__What you are asked to do__. Take the material below and reproduce, word for word, only the lines from the line with "a troublemaker with too much time on their" through the line with "Good idea. Most".

****************

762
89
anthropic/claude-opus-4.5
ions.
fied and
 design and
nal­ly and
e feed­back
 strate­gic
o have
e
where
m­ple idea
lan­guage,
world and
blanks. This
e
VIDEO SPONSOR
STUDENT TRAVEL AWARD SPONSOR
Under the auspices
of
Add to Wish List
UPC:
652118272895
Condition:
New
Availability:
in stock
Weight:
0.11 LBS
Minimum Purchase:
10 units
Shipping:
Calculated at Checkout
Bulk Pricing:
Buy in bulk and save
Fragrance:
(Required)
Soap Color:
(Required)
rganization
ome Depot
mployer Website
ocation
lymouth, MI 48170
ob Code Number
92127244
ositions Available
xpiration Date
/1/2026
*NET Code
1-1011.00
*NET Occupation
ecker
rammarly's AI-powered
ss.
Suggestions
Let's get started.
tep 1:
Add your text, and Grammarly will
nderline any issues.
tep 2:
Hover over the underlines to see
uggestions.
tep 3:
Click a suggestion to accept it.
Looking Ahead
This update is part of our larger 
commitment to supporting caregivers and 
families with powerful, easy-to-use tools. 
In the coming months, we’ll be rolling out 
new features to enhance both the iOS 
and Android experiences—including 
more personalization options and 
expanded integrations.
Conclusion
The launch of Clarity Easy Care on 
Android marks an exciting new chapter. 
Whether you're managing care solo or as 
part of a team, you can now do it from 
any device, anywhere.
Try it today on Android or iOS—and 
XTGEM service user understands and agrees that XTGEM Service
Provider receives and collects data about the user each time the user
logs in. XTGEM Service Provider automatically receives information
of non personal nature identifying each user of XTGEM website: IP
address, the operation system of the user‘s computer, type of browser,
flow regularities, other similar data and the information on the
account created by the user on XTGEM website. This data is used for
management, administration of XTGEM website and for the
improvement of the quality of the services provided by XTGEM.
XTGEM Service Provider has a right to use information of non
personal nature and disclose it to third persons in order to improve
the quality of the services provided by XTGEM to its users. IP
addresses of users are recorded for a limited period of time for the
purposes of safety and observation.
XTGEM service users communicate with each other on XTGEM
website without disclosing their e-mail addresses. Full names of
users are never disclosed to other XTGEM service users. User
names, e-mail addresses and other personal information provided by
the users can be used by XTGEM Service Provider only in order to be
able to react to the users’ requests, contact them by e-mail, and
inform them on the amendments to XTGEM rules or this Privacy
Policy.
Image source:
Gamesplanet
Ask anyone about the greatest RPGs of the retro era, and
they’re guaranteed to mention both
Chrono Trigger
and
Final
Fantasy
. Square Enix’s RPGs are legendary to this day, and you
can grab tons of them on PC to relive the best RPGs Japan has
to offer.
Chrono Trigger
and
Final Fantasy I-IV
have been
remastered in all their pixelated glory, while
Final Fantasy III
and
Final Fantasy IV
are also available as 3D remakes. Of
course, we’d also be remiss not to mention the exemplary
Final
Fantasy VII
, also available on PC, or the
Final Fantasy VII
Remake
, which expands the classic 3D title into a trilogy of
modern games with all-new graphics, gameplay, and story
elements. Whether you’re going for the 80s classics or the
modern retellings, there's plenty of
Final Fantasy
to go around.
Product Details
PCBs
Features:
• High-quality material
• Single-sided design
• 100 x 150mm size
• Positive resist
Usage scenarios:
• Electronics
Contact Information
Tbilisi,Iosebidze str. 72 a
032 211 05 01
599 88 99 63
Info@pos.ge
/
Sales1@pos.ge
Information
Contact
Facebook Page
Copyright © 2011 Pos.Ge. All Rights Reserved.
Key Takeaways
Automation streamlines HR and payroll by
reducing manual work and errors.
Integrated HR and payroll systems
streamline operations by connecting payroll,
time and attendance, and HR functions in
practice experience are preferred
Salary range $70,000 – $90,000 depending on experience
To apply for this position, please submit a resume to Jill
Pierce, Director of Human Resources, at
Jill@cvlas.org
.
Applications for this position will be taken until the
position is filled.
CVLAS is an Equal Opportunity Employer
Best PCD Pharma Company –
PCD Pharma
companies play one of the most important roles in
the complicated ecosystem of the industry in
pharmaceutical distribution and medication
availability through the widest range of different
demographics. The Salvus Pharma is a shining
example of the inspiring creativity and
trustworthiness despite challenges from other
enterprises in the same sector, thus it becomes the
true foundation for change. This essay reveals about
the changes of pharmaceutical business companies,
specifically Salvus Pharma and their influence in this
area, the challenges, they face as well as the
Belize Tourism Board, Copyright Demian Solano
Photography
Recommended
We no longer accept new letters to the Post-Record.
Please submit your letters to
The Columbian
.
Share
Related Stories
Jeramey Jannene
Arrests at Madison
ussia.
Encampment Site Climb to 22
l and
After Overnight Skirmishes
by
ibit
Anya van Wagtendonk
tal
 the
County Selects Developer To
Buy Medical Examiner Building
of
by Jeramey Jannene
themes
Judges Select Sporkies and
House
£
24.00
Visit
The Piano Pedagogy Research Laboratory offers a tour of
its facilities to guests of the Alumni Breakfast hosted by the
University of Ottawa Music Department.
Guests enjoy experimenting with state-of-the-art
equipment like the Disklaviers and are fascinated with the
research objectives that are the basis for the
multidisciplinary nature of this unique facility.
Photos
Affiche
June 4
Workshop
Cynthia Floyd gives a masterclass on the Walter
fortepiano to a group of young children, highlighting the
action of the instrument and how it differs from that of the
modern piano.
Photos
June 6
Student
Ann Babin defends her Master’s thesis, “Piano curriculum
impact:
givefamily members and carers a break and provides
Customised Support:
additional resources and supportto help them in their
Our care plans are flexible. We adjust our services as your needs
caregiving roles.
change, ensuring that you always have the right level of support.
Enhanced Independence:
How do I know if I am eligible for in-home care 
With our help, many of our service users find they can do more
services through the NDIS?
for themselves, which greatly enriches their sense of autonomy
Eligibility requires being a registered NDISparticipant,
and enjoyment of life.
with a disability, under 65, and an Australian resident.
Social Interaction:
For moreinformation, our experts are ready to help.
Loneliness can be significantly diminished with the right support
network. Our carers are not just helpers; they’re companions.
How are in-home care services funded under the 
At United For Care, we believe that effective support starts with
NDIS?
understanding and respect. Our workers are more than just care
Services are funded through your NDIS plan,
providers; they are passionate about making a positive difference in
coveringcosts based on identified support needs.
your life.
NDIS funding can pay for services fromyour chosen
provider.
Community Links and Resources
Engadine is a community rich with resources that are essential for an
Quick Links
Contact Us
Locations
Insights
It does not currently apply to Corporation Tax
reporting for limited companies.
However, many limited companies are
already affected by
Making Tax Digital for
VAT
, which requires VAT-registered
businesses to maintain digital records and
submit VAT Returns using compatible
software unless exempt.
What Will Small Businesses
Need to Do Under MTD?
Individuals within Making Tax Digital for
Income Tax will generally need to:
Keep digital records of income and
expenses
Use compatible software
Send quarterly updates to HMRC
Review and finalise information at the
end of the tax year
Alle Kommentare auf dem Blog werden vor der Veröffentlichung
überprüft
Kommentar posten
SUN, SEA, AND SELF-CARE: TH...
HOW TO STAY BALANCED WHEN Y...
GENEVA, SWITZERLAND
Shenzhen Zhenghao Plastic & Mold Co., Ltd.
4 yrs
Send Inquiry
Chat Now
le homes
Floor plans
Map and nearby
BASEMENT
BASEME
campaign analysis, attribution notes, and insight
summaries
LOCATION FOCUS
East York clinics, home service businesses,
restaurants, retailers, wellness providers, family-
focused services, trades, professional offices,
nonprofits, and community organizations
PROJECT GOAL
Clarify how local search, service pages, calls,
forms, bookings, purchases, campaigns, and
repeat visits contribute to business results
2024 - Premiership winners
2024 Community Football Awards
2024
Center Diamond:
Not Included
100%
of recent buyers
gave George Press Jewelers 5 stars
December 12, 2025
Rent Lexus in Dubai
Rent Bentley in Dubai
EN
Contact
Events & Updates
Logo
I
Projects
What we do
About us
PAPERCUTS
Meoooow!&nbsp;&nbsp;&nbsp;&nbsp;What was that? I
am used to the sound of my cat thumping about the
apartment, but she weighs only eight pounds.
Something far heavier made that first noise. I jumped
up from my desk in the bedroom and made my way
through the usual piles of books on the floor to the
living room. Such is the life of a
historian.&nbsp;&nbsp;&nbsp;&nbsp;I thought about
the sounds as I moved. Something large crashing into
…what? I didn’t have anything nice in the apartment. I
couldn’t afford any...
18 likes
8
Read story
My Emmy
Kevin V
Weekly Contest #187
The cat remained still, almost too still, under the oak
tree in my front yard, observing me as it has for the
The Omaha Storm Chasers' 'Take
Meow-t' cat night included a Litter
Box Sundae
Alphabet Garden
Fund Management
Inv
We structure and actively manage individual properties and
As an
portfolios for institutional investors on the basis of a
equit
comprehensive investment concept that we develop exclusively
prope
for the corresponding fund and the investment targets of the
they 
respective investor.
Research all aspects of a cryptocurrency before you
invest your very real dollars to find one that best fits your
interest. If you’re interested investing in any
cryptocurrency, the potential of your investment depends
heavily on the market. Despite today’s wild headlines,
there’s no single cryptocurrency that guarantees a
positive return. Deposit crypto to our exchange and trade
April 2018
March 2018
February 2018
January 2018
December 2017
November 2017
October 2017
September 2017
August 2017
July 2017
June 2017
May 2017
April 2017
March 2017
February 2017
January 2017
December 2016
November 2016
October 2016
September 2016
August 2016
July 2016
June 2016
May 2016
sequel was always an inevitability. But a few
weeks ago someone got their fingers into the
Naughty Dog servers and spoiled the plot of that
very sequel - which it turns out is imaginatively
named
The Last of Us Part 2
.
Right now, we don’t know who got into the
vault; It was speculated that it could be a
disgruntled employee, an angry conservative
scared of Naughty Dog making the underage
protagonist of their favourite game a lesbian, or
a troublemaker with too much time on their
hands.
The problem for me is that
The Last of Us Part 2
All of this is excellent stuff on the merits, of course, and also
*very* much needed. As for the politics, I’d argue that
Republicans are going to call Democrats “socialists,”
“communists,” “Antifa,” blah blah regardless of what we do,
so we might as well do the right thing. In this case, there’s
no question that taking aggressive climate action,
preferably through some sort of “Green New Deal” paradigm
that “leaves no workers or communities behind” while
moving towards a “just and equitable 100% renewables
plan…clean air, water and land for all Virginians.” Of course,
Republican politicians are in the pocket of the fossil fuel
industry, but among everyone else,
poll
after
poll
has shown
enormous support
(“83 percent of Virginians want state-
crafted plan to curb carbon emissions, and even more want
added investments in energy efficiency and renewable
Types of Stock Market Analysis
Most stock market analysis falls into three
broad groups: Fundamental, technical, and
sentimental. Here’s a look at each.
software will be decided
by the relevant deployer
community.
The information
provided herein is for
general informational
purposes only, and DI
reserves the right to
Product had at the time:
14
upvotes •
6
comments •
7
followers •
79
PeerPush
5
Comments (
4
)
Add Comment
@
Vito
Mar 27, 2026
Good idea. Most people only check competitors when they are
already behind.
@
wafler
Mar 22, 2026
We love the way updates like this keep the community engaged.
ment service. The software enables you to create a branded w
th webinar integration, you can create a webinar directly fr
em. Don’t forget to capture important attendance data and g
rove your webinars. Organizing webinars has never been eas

****************

__Your solution__.
a troublemaker with too much time on their
hands.
The problem for me is that
The Last of Us Part 2
All of this is excellent stuff on the merits, of course, and also
*very* much needed. As for the politics, I’d argue that
Republicans are going to call Democrats “socialists,”
“communists,” “Antifa,” blah blah regardless of what we do,
so we might as well do the right thing. In this case, there’s
no question that taking aggressive climate action,
preferably through some sort of “Green New Deal” paradigm
that “leaves no workers or communities behind” while
moving towards a “just and equitable 100% renewables
plan…clean air, water and land for all Virginians.” Of course,
Republican politicians are in the pocket of the fossil fuel
industry, but among everyone else,
poll
after
poll
has shown
enormous support
(“83 percent of Virginians want state-
crafted plan to curb carbon emissions, and even more want
added investments in energy efficiency and renewable
Types of Stock Market Analysis
Most stock market analysis falls into three
broad groups: Fundamental, technical, and
sentimental. Here’s a look at each.
software will be decided
by the relevant deployer
community.
The information
provided herein is for
general informational
purposes only, and DI
reserves the right to
Product had at the time:
14
upvotes •
6
comments •
7
followers •
79
PeerPush
5
Comments (
4
)
Add Comment
@
Vito
Mar 27, 2026
Good idea. Most people only check competitors when they are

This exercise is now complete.